4. The system of claim 1, further comprising:

a power management assembly positioned proximate to the processor, the power management assembly including a battery in electrical communication with one or more solar panels that powers the processor to implement the first neural network and the second neural network.

5. The system of claim 1, wherein application of the first neural network reduces power consumption such that object detection by the processor applying the first neural network and the second neural network is powered solely by the battery and the one or more solar panels.

6. The system of claim 1, wherein the processor and the power management assembly are installed onto an existing traffic light pole or lamp post.

7. The system of claim 1, wherein the processor is configured for traffic data collection.

8. The system of claim 1, wherein the first neural network is a binary neural network defining different quantization structures to reduce computational load.

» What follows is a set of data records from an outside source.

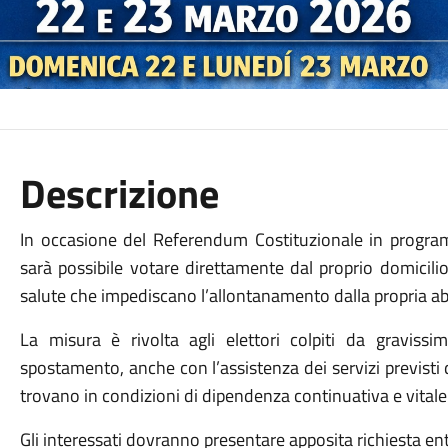
Descrizione
In occasione del Referendum Costituzionale in prog
sarà possibile votare direttamente dal proprio domicilio 
salute che impediscano l’allontanamento dalla propria ab
La misura è rivolta agli elettori colpiti da gravissi
spostamento, anche con l’assistenza dei servizi previsti
trovano in condizioni di dipendenza continuativa e vitale
Gli interessati dovranno presentare apposita richiesta en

9. The system of claim 8, wherein a backbone of the binary neural network uses binary modules with final layers using binary weights and 4-bit activations.

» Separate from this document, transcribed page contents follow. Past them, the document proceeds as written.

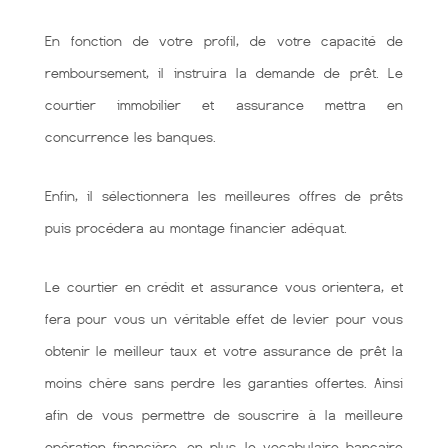
En fonction de votre profil, de votre capacité de
remboursement, il instruira la demande de prêt. Le
courtier immobilier et assurance mettra en
concurrence les banques.
Enfin, il sélectionnera les meilleures offres de prêts
puis procédera au montage financier adéquat.
Le courtier en crédit et assurance vous orientera, et
fera pour vous un véritable effet de levier pour vous
obtenir le meilleur taux et votre assurance de prêt la
moins chère sans perdre les garanties offertes. Ainsi
afin de vous permettre de souscrire à la meilleure
opération financière. en plus, le vocabulaire bancaire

10. The system of claim 8, wherein the binary neural network utilizes 1-bit weights and 8-bit activations in convolutional layers at an initial stage.

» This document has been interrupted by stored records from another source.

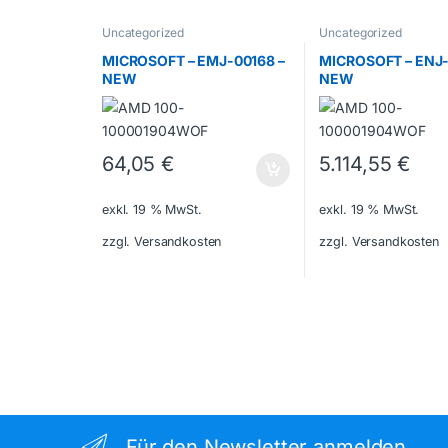
Uncategorized
Uncategorized
MICROSOFT – EMJ-00168 –
MICROSOFT – ENJ-
NEW
NEW
64,05
€
5.114,55
€
exkl. 19 % MwSt.
exkl. 19 % MwSt.
zzgl. Versandkosten
zzgl. Versandkosten
Für den Newsletter anmelden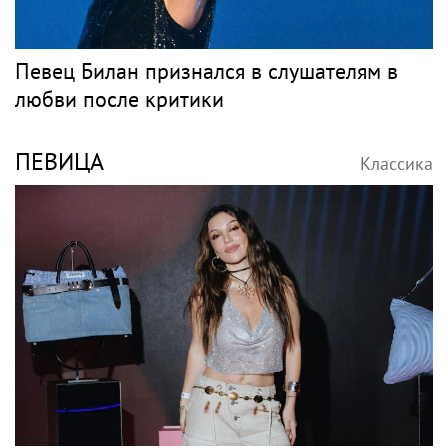
Певец Билан признался в слушателям в
любви после критики
ПЕВИЦА
Классика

11. The system of claim 8, wherein the binary neural network generates a binary segmentation mask for single class segmentation to accommodate selection of the ROls for various objects and reduce computations by the second neural network by reducing the processing regions.

12. The system of claim 1, wherein the first neural network is a light detector of a knowledge distillation model configured for initial object detection and proposal of the ROls.

13. The system of claim 12, wherein as the light detector, the first neural network outputs objects with high confidence considered accurate detections and regions with low confidence considered low confidence, and the ROls are selected based on regions with the low confidence.

14. The system of claim 12, wherein the first neural network selects the ROls in which an event was observed.

15. The system of claim 12, wherein the input frames are decomposed to separate the ROls.

16. The system of claim 1, wherein the memory includes further instructions, which, when executed, cause the processor to execute a gather-scatter approach that gathers the ROls into a single dense matrix prior to application of convolution operations.

17. The system of claim 1, wherein the memory includes further instructions, which, when executed, cause the processor to implement bin-packing to put the regions (Rols) next to each other using a Maximal rectangles best short side fit approach to reduce execution time for packing.

18. The system of claim 1, wherein the memory includes further instructions, which, when executed, cause the processor to decompose the input frames into independent sub-regions to reduce computation time and energy consumption.

19. A method of adaptive object recognition with reduced computational costs, comprising:

accessing input frames including images associated with vehicular traffic generated by a camera; and

applying a first neural network to identify a plurality of regions of interest (ROls) in the input frames that satisfy a predetermined probability of object existence,

wherein the ROls accommodate implementation by a second neural network configured to focus on specific portions of the input frames associated with the ROls identified by the first neural network to reduce computational load for object recognition.

20. A non-transitory, computer-readable medium storing instructions encoded thereon, the instructions, when executed by one or more processors, cause the one or more processors to perform operations to:

access input frames including images associated with vehicular traffic; and

apply a first neural network to identify a plurality of regions of interest (ROls) in the input frames that satisfy a predetermined probability of object existence,

wherein the ROls accommodate implementation by a second neural network configured to focus on specific portions of the input frames associated with the ROls identified by the first neural network to reduce computational load for object recognition.